-- Records follows --
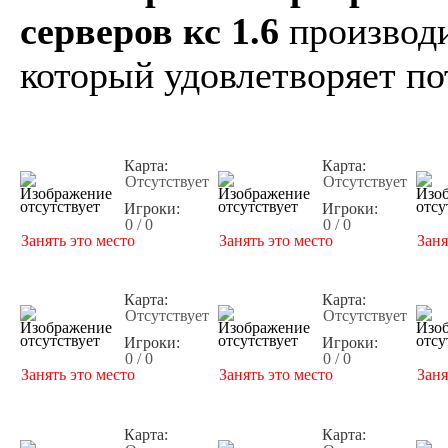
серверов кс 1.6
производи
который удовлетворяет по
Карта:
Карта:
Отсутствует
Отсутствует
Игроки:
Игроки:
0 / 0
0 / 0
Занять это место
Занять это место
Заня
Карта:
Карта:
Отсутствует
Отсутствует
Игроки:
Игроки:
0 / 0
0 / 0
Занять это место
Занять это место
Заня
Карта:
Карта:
-- Records concluded --
-- Records follows --
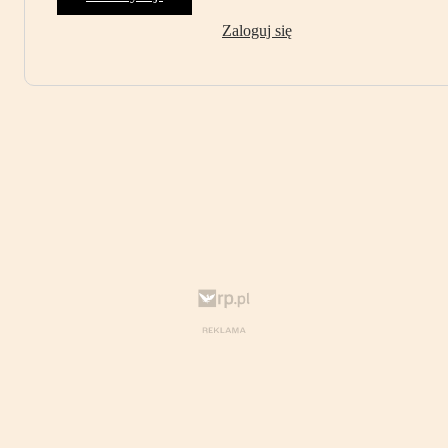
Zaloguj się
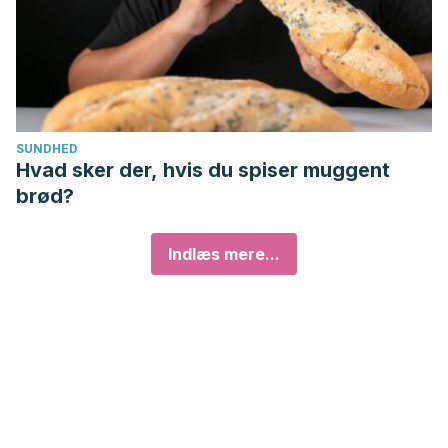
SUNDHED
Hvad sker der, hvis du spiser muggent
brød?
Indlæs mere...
-- Records concluded --
Problem details: In the listing above, find the line with "Hvad sker der, hvis du spiser muggent" and the line with "Indlæs mere...", then print exactly those two lines and every line between them, and nothing more.

Finished task:
Hvad sker der, hvis du spiser muggent
brød?
Indlæs mere...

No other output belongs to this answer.